Foggy, cold, severely polluted day in Delhi; 50 flights, 69 trains delayed
Met officials said though the temperature rose to 8.4ºC on Tuesday from Monday’s minimum of 5.7ºC, it actually felt chillier.
Fog, cold and pollution together clouded the national Capital for the second day of the new year.

Tuesday morning saw train and flight operations affected due to dense fog. The India Meteorological Department (IMD) said the visibility had dropped to 400 metres in the city. Though the morning temperature rose to 8.4 degrees Celsius on Tuesday from Monday’s 5.7 degrees Celsius, Met officials said it felt colder as the ground had not warmed up. “As the maximum temperature had only risen to 20.1 degrees Celsius on Monday, the earth had not been warmed up and one could feel the cold more acutely on Tuesday,” an official said.
According to the Indira Gandhi International Airport’s app showing live updates of flights, around 30 domestic and 20 international flights, which were supposed to land in Delhi by noon or earlier, were delayed. Around 10 flights coming to Delhi were either cancelled or not operating on Tuesday.
Equipment at Delhi airport allows flights to land if runway visibility is above 75 metres, while at least 125 metres of visibility is needed for take-offs.
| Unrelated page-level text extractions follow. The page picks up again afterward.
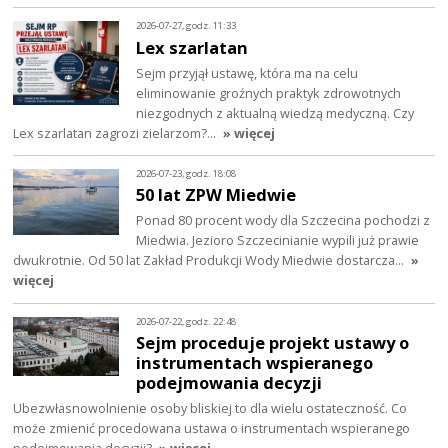
2026-07-27, godz. 11:33
Lex szarlatan
Sejm przyjął ustawę, która ma na celu
eliminowanie groźnych praktyk zdrowotnych
niezgodnych z aktualną wiedzą medyczną. Czy
Lex szarlatan zagrozi zielarzom?…
» więcej
2026-07-23, godz. 18:08
50 lat ZPW Miedwie
Ponad 80 procent wody dla Szczecina pochodzi z
Miedwia. Jezioro Szczecinianie wypili już prawie
dwukrotnie. Od 50 lat Zakład Produkcji Wody Miedwie dostarcza…
»
więcej
2026-07-22, godz. 22:48
Sejm proceduje projekt ustawy o
instrumentach wspieranego
podejmowania decyzji
Ubezwłasnowolnienie osoby bliskiej to dla wielu ostateczność. Co
może zmienić procedowana ustawa o instrumentach wspieranego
As the runway visibility had ranged between 600 metres and 1000 metres as of Tuesday morning, the delays are consequential of the lag from the last two days, Met officials at the airport said.
On Monday night, according to the Met office, the visibility on some of the runways had ranged between 75-100m. On Sunday, the visibility at almost all runways was less than 75m, resulting in grounding of many flights and diversion of at least 50 flights.
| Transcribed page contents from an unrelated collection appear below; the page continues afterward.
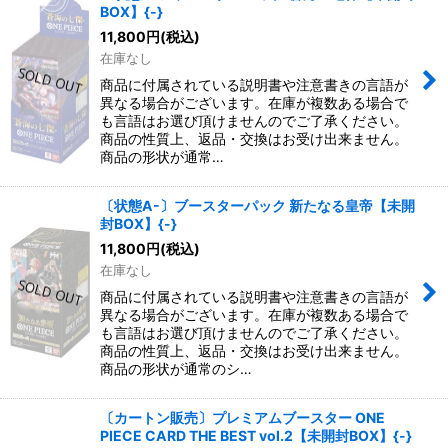
BOX】{-}
11,800
円
(税込)
在庫なし
商品に付属されている説明書や注意書きの言語が
異なる場合がございます。在庫が複数ある場合で
も言語はお選び頂けませんのでご了承ください。
商品の性質上、返品・交換はお受け出来ません。
商品の形状が通常…
〔状態A-〕ブースターパック 新たなる皇帝【未開
封BOX】{-}
11,800
円
(税込)
在庫なし
商品に付属されている説明書や注意書きの言語が
異なる場合がございます。在庫が複数ある場合で
も言語はお選び頂けませんのでご了承ください。
商品の性質上、返品・交換はお受け出来ません。
商品の形状が通常のシ…
〔カートン販売〕プレミアムブースター ONE
PIECE CARD THE BEST vol.2【未開封BOX】{-}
On Tuesday, at least 69 inbound trains were delayed by up to 29 hours, while 24 trains were rescheduled and 25 trains were cancelled due to fog, a Northern Railways spokesperson said.

Pollution also left much to be desired. At 9am, Delhi’s average air quality index (AQI) — a measure of pollutants in the air — hovered in the severe range, with an AQI of 405 on a scale of 500. All individual stations in the city also recorded severe or very poor air quality. Punjabi Bagh had the worst reading, where the AQI had risen to 477 because of the copious amounts of the finer and more dangerous particulate matter, PM2.5, in the air.
Areas close to Dilshad Garden had the ‘best’ air, with the lowest AQI. However, this too was in the very poor range, with an AQI of 311.
The IMD, meanwhile, predicted “dense fog at many places with very dense at isolated places very likely over Punjab, Haryana, Chandigarh & Delhi, West Uttar Pradesh, north-west and East Madhya Pradesh from midnight to forenoon.”